Laugh :lol: you may well but i can see it from 200mtr away :shock: ,not as bright as some but still...My idea came from shark fishing land based at night when we floated baits from the rocks suspended under balloons and soon lost track of said balloons in the inky darkness of night.My solution to this dilema was rectified out of necessity by inserting two to three large glowsticks inside the balloons befor blowing them up,problem solved. While pimping my yak and searching the forum for the best solution for me ie [the cheapest] , i thought hey that old trick may just work .So off to the shed and a few minutes of rummaging around and a quick fix gaff tape job to the flag pole and the results look good.[sorry no pic's]as i can't seem to get my camera to stop flashing and eliminating the glow sticks affects.I hate technology and am lucky i can even get into this forum and would have found it very hard if not for my 11 year old son  who is a wizz on the stress box,as i call it.As i said it is not as bright as the options i have seen on this forum , but it is cheap and will do untill i purchase something better.


----------



## Feral (Oct 18, 2008)

Sounds like a clever idea!


----------



## kritter67 (May 17, 2009)

occy said:


> Clever idea, how bright are those things ? By the way, your camera should let you change the flash settings in the menu (or by pressing the flash button if your camera has one) from automatic to red eye, fill, or off.

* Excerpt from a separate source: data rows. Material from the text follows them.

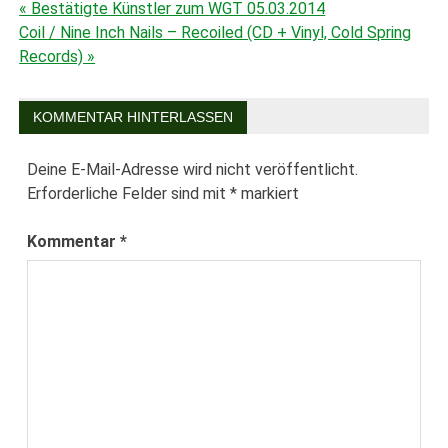
« Bestätigte Künstler zum WGT 05.03.2014
Beitragsnavigation
Coil / Nine Inch Nails – Recoiled (CD + Vinyl, Cold Spring
Records) »
KOMMENTAR HINTERLASSEN
Deine E-Mail-Adresse wird nicht veröffentlicht.
Erforderliche Felder sind mit
*
markiert
Kommentar
*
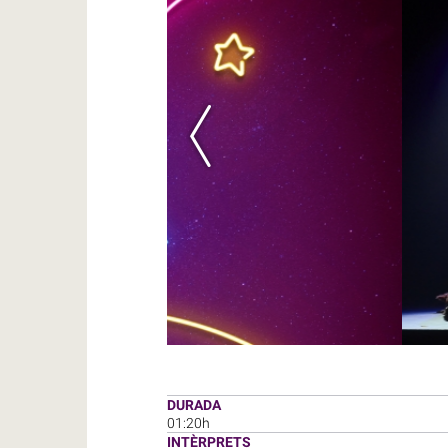
DURADA
01:20h
INTÈRPRETS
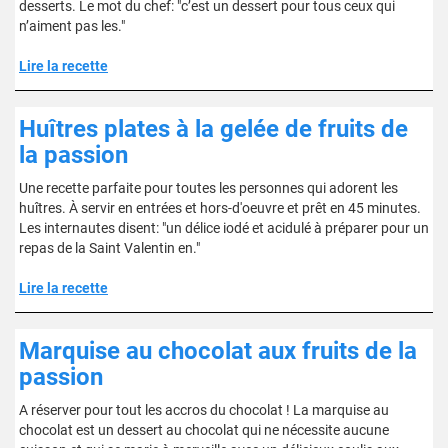
desserts. Le mot du chef: "c’est un dessert pour tous ceux qui
n’aiment pas les."
Lire la recette
Huîtres plates à la gelée de fruits de
la passion
Une recette parfaite pour toutes les personnes qui adorent les
huîtres. À servir en entrées et hors-d'oeuvre et prêt en 45 minutes.
Les internautes disent: "un délice iodé et acidulé à préparer pour un
repas de la Saint Valentin en."
Lire la recette
Marquise au chocolat aux fruits de la
passion
A réserver pour tout les accros du chocolat ! La marquise au
chocolat est un dessert au chocolat qui ne nécessite aucune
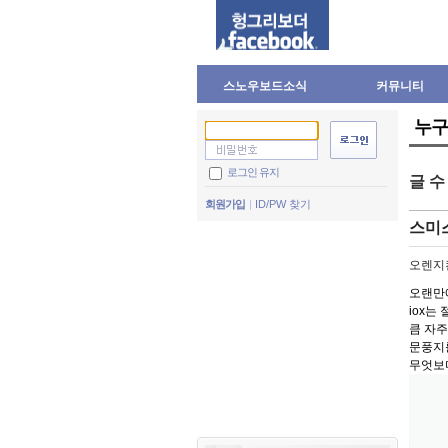
스노우보드소식
커뮤니티
누구
로그인 유지
글 
회원가입
ID/PW 찾기
스미스
오렌지
오랜만
iox는
큼 자주
문풍지를
무엇보다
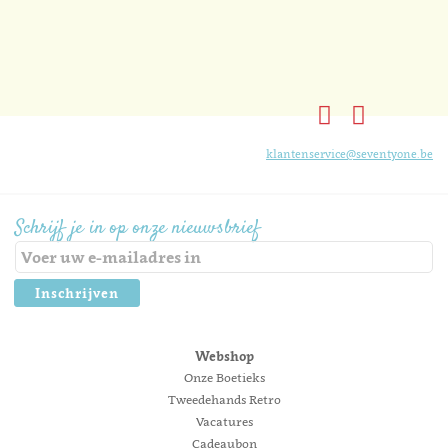
klantenservice@seventyone.be
Schrijf je in op onze nieuwsbrief
Inschrijven
Webshop
Onze Boetieks
Tweedehands Retro
Vacatures
Cadeaubon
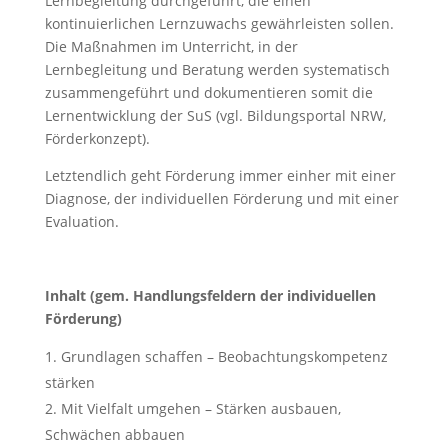
Lernbegleitung durchgeführt, die einen
kontinuierlichen Lernzuwachs gewährleisten sollen.
Die Maßnahmen im Unterricht, in der
Lernbegleitung und Beratung werden systematisch
zusammengeführt und dokumentieren somit die
Lernentwicklung der SuS (vgl. Bildungsportal NRW,
Förderkonzept).
Letztendlich geht Förderung immer einher mit einer
Diagnose, der individuellen Förderung und mit einer
Evaluation.
Inhalt (gem. Handlungsfeldern der individuellen
Förderung)
Grundlagen schaffen – Beobachtungskompetenz
stärken
Mit Vielfalt umgehen – Stärken ausbauen,
Schwächen abbauen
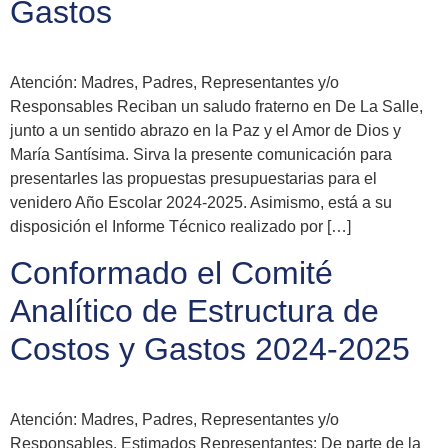
Gastos
Atención: Madres, Padres, Representantes y/o
Responsables Reciban un saludo fraterno en De La Salle,
junto a un sentido abrazo en la Paz y el Amor de Dios y
María Santísima. Sirva la presente comunicación para
presentarles las propuestas presupuestarias para el
venidero Año Escolar 2024-2025. Asimismo, está a su
disposición el Informe Técnico realizado por […]
Conformado el Comité
Analítico de Estructura de
Costos y Gastos 2024-2025
Atención: Madres, Padres, Representantes y/o
Responsables. Estimados Representantes: De parte de la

Hi occy , they're not as bright as the lights thats for sure, just an emergency situation rectifier if you will. I still intend to get a battery light.The glo sticks i use are about 6 inches long and 2 or 3 does work, i am still to look at my cameras menu settings and will do so soon and post some pics.


----------



## kritter67 (May 17, 2009)

That is what i am lookin for,cheap and visible  ,if it is bright enough and it does look so,i would just stick with that.I was going to do the same sort of thing and i did a test with the missus torch a small tupperware container and put a mirror onthe top face down which greatly enhanced the lights effectiveness by shining it downwards.Now i just have to find the right sized mirror :twisted: .


----------



## kritter67 (May 17, 2009)

THAT WOULD WORK,NOT JUST A PRETTY FACE ARE YOU


----------